= What to work on =
Considering every line below, count those with the word "popular" and give only the result.

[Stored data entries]
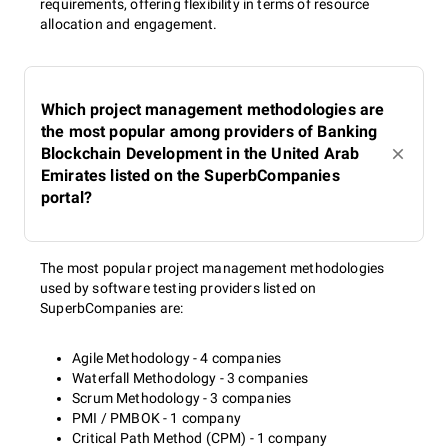
requirements, offering flexibility in terms of resource
allocation and engagement.
Which project management methodologies are
the most popular among providers of Banking
Blockchain Development in the United Arab
Emirates listed on the SuperbCompanies
portal?
The most popular project management methodologies
used by software testing providers listed on
SuperbCompanies are:
Agile Methodology - 4 companies
Waterfall Methodology - 3 companies
Scrum Methodology - 3 companies
PMI / PMBOK - 1 company
Critical Path Method (CPM) - 1 company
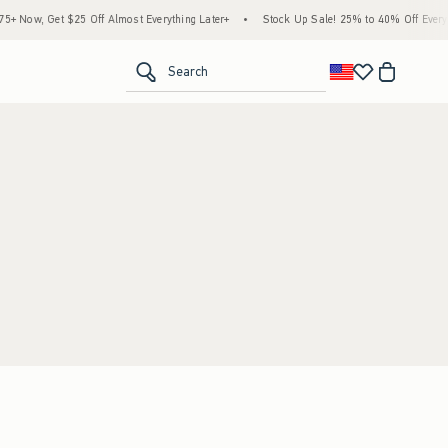
 Now, Get $25 Off Almost Everything Later+
•
Stock Up Sale! 25% to 40% Off Everyth
<span clas
Search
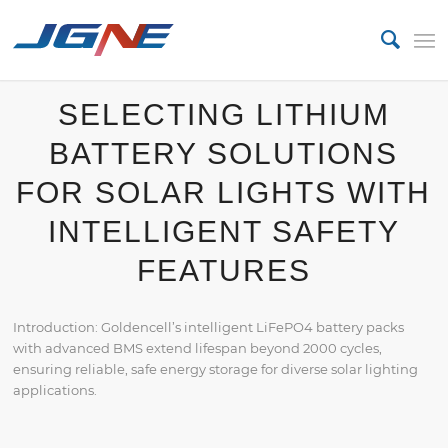
SELECTING LITHIUM
BATTERY SOLUTIONS
FOR SOLAR LIGHTS WITH
INTELLIGENT SAFETY
FEATURES
Introduction: Goldencell’s intelligent LiFePO4 battery packs
with advanced BMS extend lifespan beyond 2000 cycles,
ensuring reliable, safe energy storage for diverse solar lighting
applications.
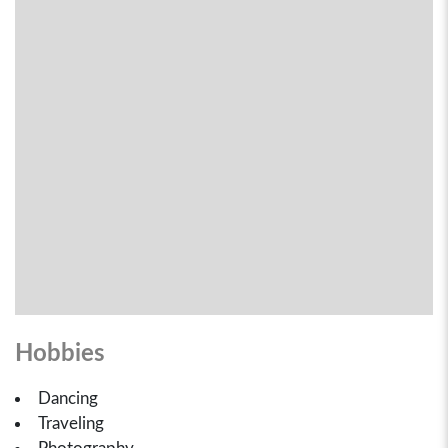
Hobbies
Dancing
Traveling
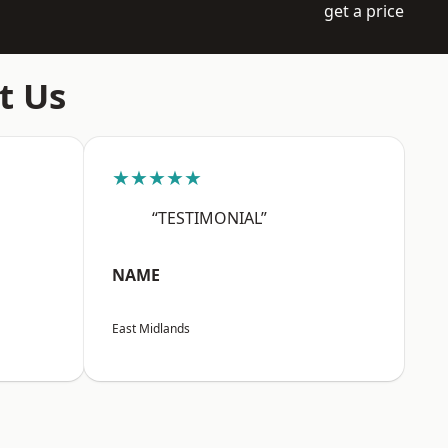
get a price
t Us
★★★★★
“TESTIMONIAL”
NAME
East Midlands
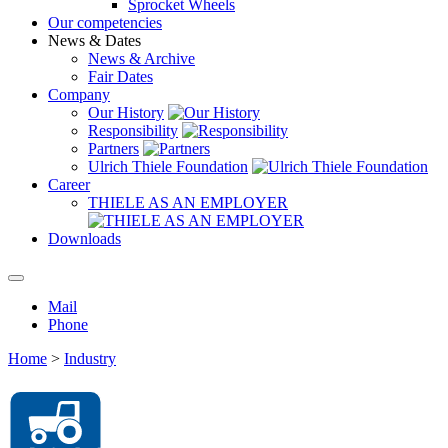
Sprocket Wheels
Our competencies
News & Dates
News & Archive
Fair Dates
Company
Our History
Responsibility
Partners
Ulrich Thiele Foundation
Career
THIELE AS AN EMPLOYER
Downloads
Mail
Phone
Home
>
Industry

= Result =
2